According to some researchers, hospitals are among the most hierarchical, rigid organizations in existence, just a notch below the military. And if so, it’s not much of a surprise.
After all, in one way–and I know clinicians hate to think about what they do this way–hospitals are factories which attempt to produce extremely consistent results. It’s no surprise that models borrowed from manufacturing, like the Toyota Production System, can be very valuable for hospital execs. And of course, it’s no surprise that hospitals are hierarchical, since they, like the military, must react quickly to life-and-death situations.
That being said, hospitals lack one of the military’s great strengths, the capacity to deploy their forces quickly and change direction on command. While armies are set up to make swift strategic changes, hospitals are far more static. Too often, it takes a whack on the head from the Joint Commission or a major financial loss to get them moving in a new direction.

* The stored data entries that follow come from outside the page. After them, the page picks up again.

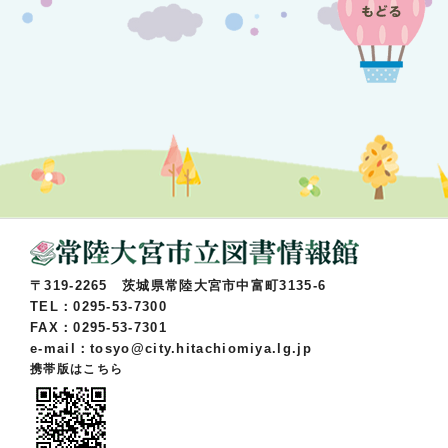
〒319-2265 茨城県常陸大宮市中富町3135-6
TEL：0295-53-7300
FAX：0295-53-7301
e-mail：tosyo@city.hitachiomiya.lg.jp
携帯版はこちら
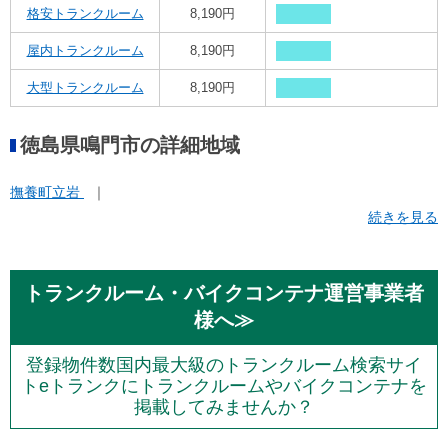
格安トランクルーム
8,190円
屋内トランクルーム
8,190円
大型トランクルーム
8,190円
徳島県鳴門市の詳細地域
撫養町立岩
続きを見る
トランクルーム・バイクコンテナ運営事業者
様へ≫
登録物件数国内最大級のトランクルーム検索サイ
トeトランクにトランクルームやバイクコンテナを
掲載してみませんか？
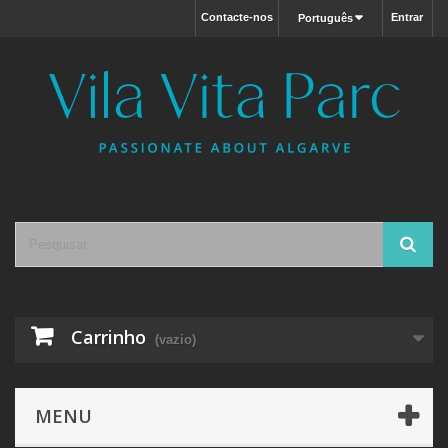
Contacte-nos
Entrar
Português
Carrinho
(vazio)
MENU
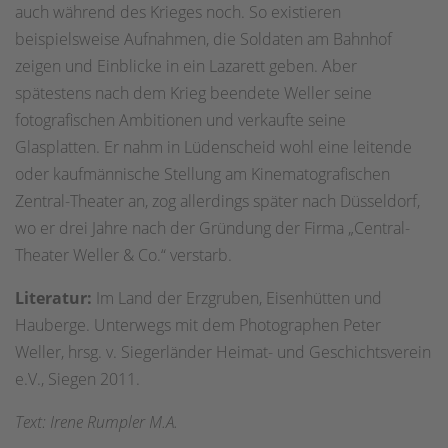
auch während des Krieges noch. So existieren
beispielsweise Aufnahmen, die Soldaten am Bahnhof
zeigen und Einblicke in ein Lazarett geben. Aber
spätestens nach dem Krieg beendete Weller seine
fotografischen Ambitionen und verkaufte seine
Glasplatten. Er nahm in Lüdenscheid wohl eine leitende
oder kaufmännische Stellung am Kinematografischen
Zentral-Theater an, zog allerdings später nach Düsseldorf,
wo er drei Jahre nach der Gründung der Firma „Central-
Theater Weller & Co.“ verstarb.
Literatur:
Im Land der Erzgruben, Eisenhütten und
Hauberge. Unterwegs mit dem Photographen Peter
Weller, hrsg. v. Siegerländer Heimat- und Geschichtsverein
e.V., Siegen 2011.
Text: Irene Rumpler M.A.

nextHospital executives will have to drop the 50s-era management philosophies, root them out from their subconscious if necessary, and become more fluid and their forces deployable as community needs change.

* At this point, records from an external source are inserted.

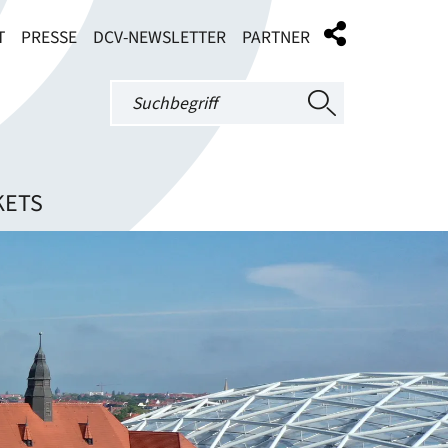
T
PRESSE
DCV-NEWSLETTER
PARTNER
KETS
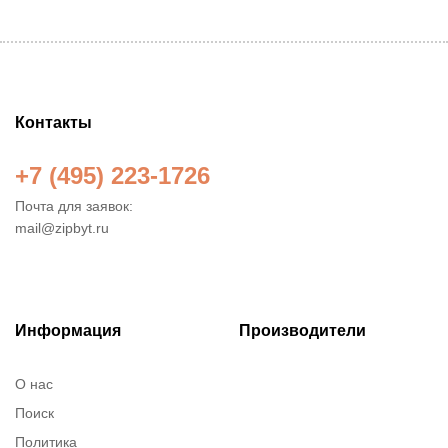
Контакты
+7 (495) 223-1726
Почта для заявок:
mail@zipbyt.ru
Информация
Производители
О нас
Поиск
Политика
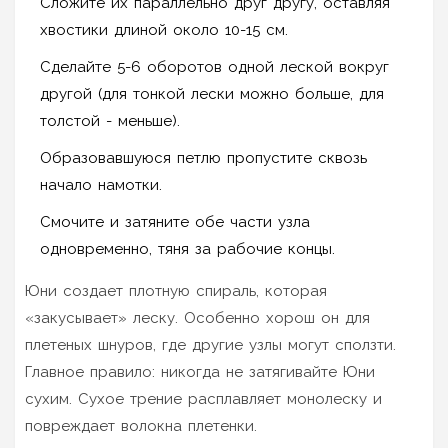
Сложите их параллельно друг другу, оставляя
хвостики длиной около 10-15 см.
Сделайте 5-6 оборотов одной леской вокруг
другой (для тонкой лески можно больше, для
толстой - меньше).
Образовавшуюся петлю пропустите сквозь
начало намотки.
Смочите и затяните обе части узла
одновременно, тяня за рабочие концы.
Юни создает плотную спираль, которая
«закусывает» леску. Особенно хорош он для
плетеных шнуров, где другие узлы могут сползти.
Главное правило: никогда не затягивайте Юни
сухим. Сухое трение расплавляет монолеску и
повреждает волокна плетенки.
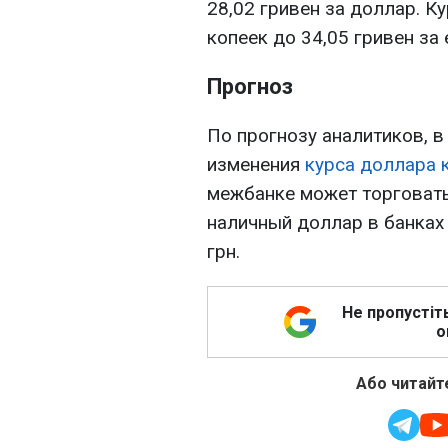
28,02 гривен за доллар. К
копеек до 34,05 гривен за 
Прогноз
По прогнозу аналитиков, 
изменения
курса доллара 
межбанке может торговатьс
наличный доллар в банках
грн.
Не пропустіт
о
Або читайте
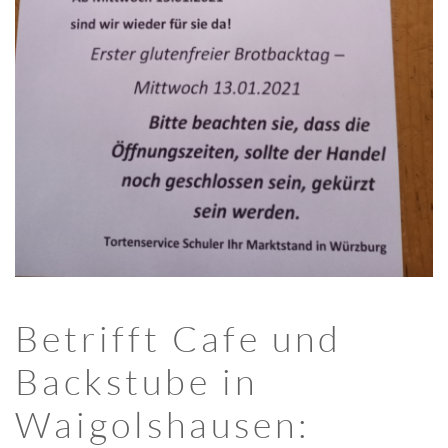
Betrifft Cafe und
Backstube in
Waigolshausen:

The hospital industry’s’ response to the H1N1 virus is a perfect illustration of what’s possible. With a many-tentacled threat looming, hospital leaders are moving quickly to deploy off-site screening centers, develop new triage procedures to sort the sick from the worried well, change their visitation policies and more. In some cases it’s not clear which approaches make sense, since we don’t have a pandemic lashing the U.S. every week, but execs aren’t waiting for an engraved invitation.

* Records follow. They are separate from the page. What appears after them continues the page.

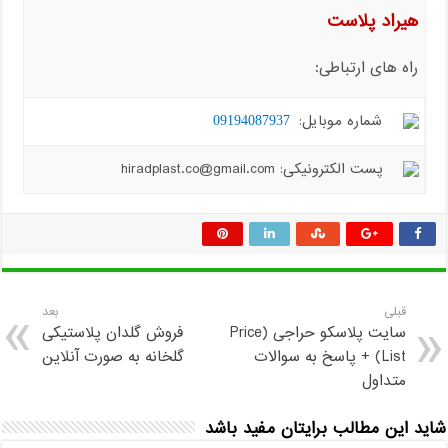
هیراد پلاست
راه های ارتباطی:
شماره موبایل:
09194087937
پست الکترونیکی: hiradplast.co@gmail.com
قبلی
بعد
سایت پلاسکو حراجی (Price
فروش گلدان پلاستیکی
List) + پاسخ به سوالات
گلخانه به صورت آنلاین
متداول
شاید این مطالب برایتان مفید باشد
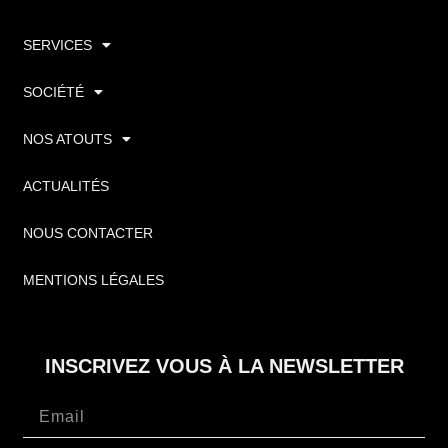
SERVICES
SOCIÉTÉ
NOS ATOUTS
ACTUALITÉS
NOUS CONTACTER
MENTIONS LÉGALES
INSCRIVEZ VOUS À LA NEWSLETTER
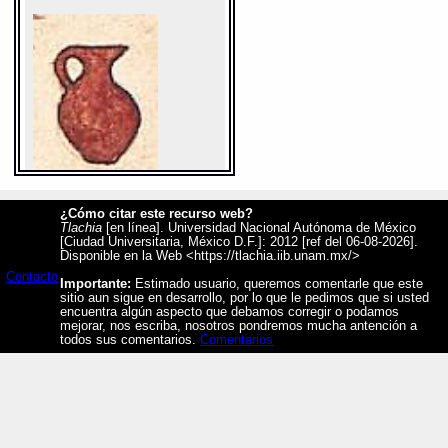
¿Cómo citar este recurso web?
Tlachia
[en línea]. Universidad Nacional Autónoma de México
[Ciudad Universitaria, México D.F.]: 2012 [ref del 06-08-2026].
Disponible en la Web <https://tlachia.iib.unam.mx/>
Sentido: vasija de barro, taza
Contacto
Importante:
Estimado usuario, queremos comentarle que este
Valor fonético: ?
sitio aun sigue en desarrollo, por lo que le pedimos que si usted
encuentra algún aspecto que debamos corregir o podamos
https://tlachia.iib.unam.mx/elemento/05.03.08
mejorar, nos escriba, nosotros pondremos mucha antención a
todos sus comentarios.
Comentarios
tecomatl
Paleografía:
tecomatl
Grafía normalizada:
tecomatl
Tipo:
r.n.
Traducción uno:
tecomate
Traducción dos:
tecomate
Diccionario:
Arenas
Contexto:
TECOMATE
tecomatl
= tecomate (Palabras que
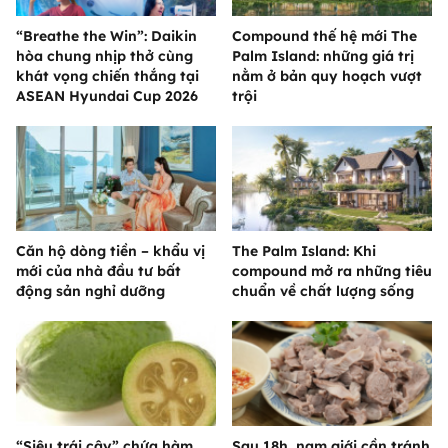
“Breathe the Win”: Daikin
Compound thế hệ mới The
hòa chung nhịp thở cùng
Palm Island: những giá trị
khát vọng chiến thắng tại
nằm ở bản quy hoạch vượt
ASEAN Hyundai Cup 2026
trội
Căn hộ dòng tiền – khẩu vị
The Palm Island: Khi
mới của nhà đầu tư bất
compound mở ra những tiêu
động sản nghỉ dưỡng
chuẩn về chất lượng sống
“Siêu trái cây” chứa hàm
Sau 18h, nam giới cần tránh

What’s interesting is that hospitals have attacked the H1N1 pandemic with such vigor rather than showing such alacrity wish, say, infection-control efforts. Yes, I know many readers are working very hard on this issue, and moving cautiously is certainly smart, but let’s face it, industry-wide things aren’t changing quickly enough. My feeling is that the difference is rooted in human nature; for most of us, it’s far easier to respond to a short-term crisis than change the way we work every day.
But nextHospitals–the hospitals that respond to a world powered by high-tech, global travel and rapid cultural shifts– will not have the luxury of separating critical problems into those we can address and those we can ignore. And hospital leaders will need to build flexible, even fluid, organizations capable of making that leap.
How can we make this happen, readers?